The complexity of the system we were building continued to reveal itself yet further reinforced our decision to build in-house. We successfully developed patent-pending technology that balances regulatory compliance with a user-friendly experience that saves time and money for agents, underwriters and support staff, ultimately passing along those savings to the customer. Our focus included:

  • Single-system functionality. We created a single system that provides a seamless experience for the customer, agent and developer. It is one of Hippo’s most important features and means that all processes are handled within the one platform through the use of microservices. We included everything from document generation and storage to quotes and underwriting, billing and servicing to reporting and agent commissions. We designed it to streamline the management process, provide expansion capabilities and significantly reduce costs. Traditional policy management systems are built in fragments and pieced together. Because they operate independently from one another, they lack connection, causing additional cost, time, continued maintenance and potential for error.
  • Automated. Within the single-system functionality, we also built functionality to automate potential change-in-policy notices, such as cancellations, non-renewals, non-payments and reinstatements. Communications are automatically triggered to send to the customer via e-mail as soon as they are processed (or mailed, when required by law). This allows customers more time to respond to any required actions and developers more time to focus on other projects. Legacy systems only generate hard copies of notices, meaning additional lag time that causes a delay in alerting customers to any actions necessary. Simultaneously, automation benefits agents who no longer need to pay attention to or manage repetitive and manual processes, freeing their time to attend to customers. This has already showcased strong value in our organization, helping us drive average NPS scores upwards of 78, and 85% five-star reviews.
  • Cloud-based. The Hippo team also made the decision to make this a cloud-based system. We recognized that a cloud-based system allows for the kind of scalability we want through unlimited expansion and storage, enhanced data encryption (which protects consumer data), multiple redundancy backups and accessibility from any internet-connected device.

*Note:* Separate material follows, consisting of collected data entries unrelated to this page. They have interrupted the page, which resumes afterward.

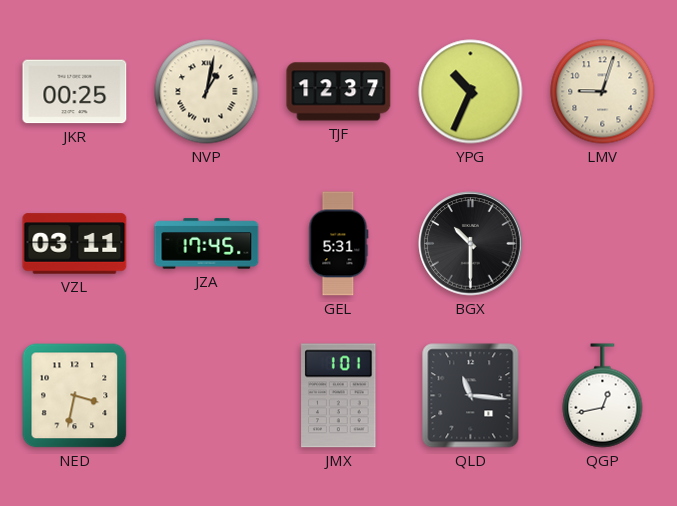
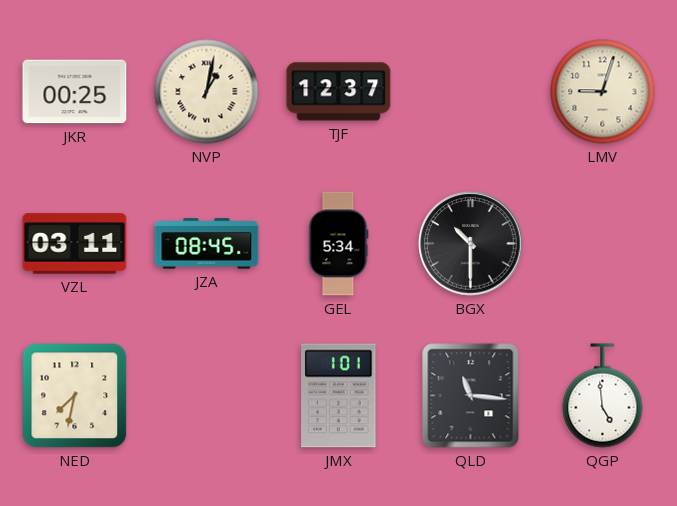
YPG: 10:34 -> none
JZA: 17:45 -> 08:45
GEL: 5:31 -> 5:34
NED: 3:32 -> 7:32
QGP: 12:43 -> 4:59
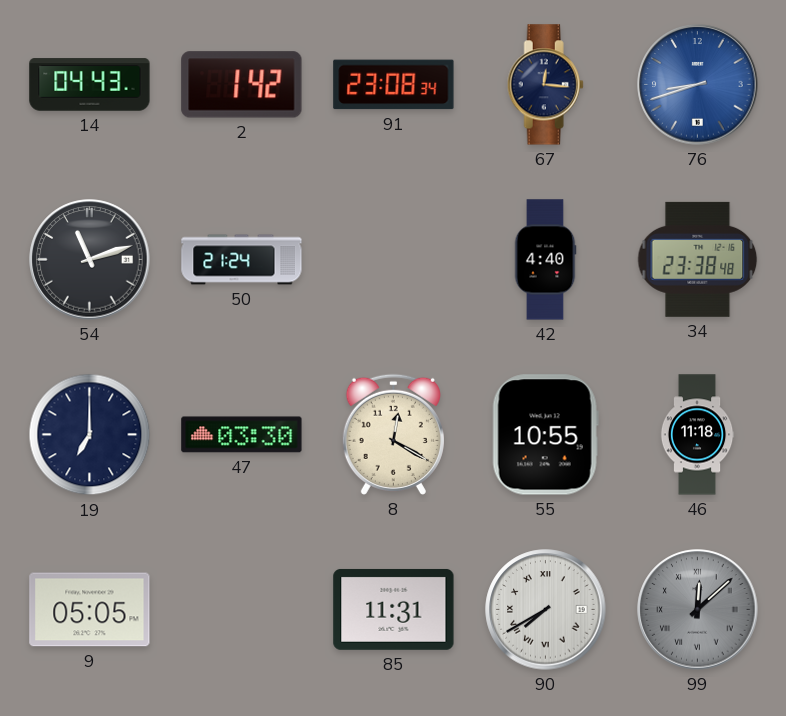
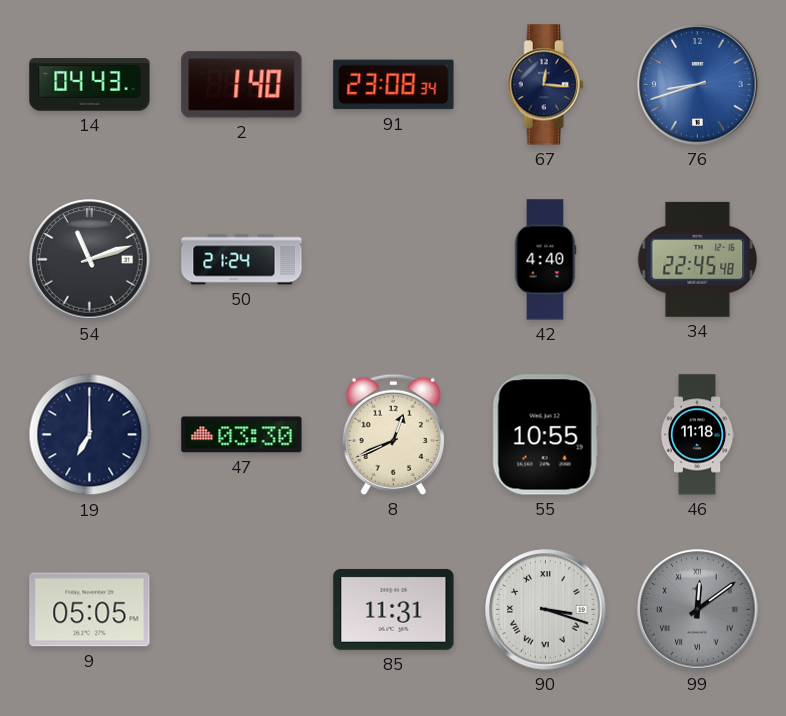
2: 1:42 -> 1:40
34: 23:38 -> 22:45
8: 12:20 -> 12:41
90: 7:40 -> 3:18
99: 12:08 -> 12:09
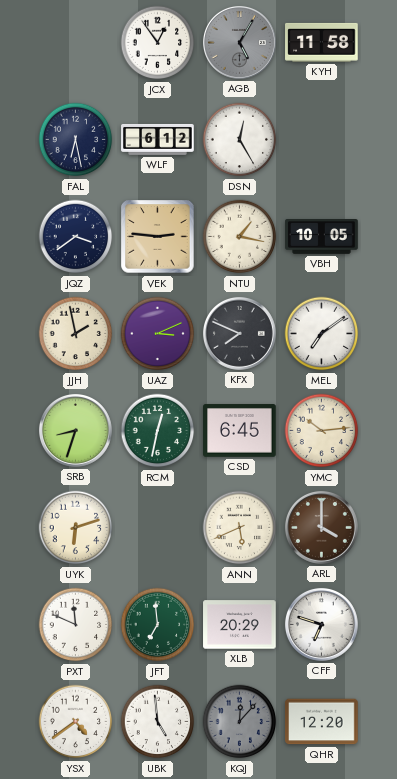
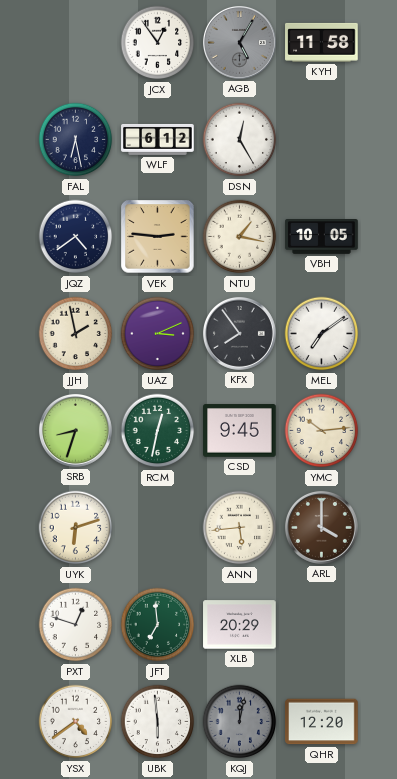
JQZ: 3:39 -> 4:39
KFX: 7:49 -> 7:54
CSD: 6:45 -> 9:45
ANN: 5:41 -> 5:44
PXT: 11:49 -> 12:48
CFF: 6:48 -> none
UBK: 4:59 -> 5:59
KQJ: 12:07 -> 12:02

Compare these benefits with the traditional server-based systems, which are prone to lost data, lack efficient expansion capabilities and limit remote user access.

We also built and implemented key pieces of technology such as:

  • Out-of-sequence endorsement processing, which means the system allows endorsements to be automatically updated regardless of when they’re processed (no longer needing manual processing by dedicated engineers)
  • Real-time document generation once a transaction is completed
  • Automated future-update processing (versus agents and underwriters remembering to manually process the required change at a future date)
  • Pre-programmed renewal periods to match the timeline set by the Department of Insurance, helping reduce compliance violations and regulatory fines.

See also: Innovation: ‘Where Do We Start?’ 

Hippo has been able to expand into eight states in eight months with multiple products, including homeowners and condominium insurance. Building our system in-house has also allowed us to partner with large insurance carriers that lack the capabilities this system provides, allowing them to benefit from one of the most advanced policy management systems in the industry.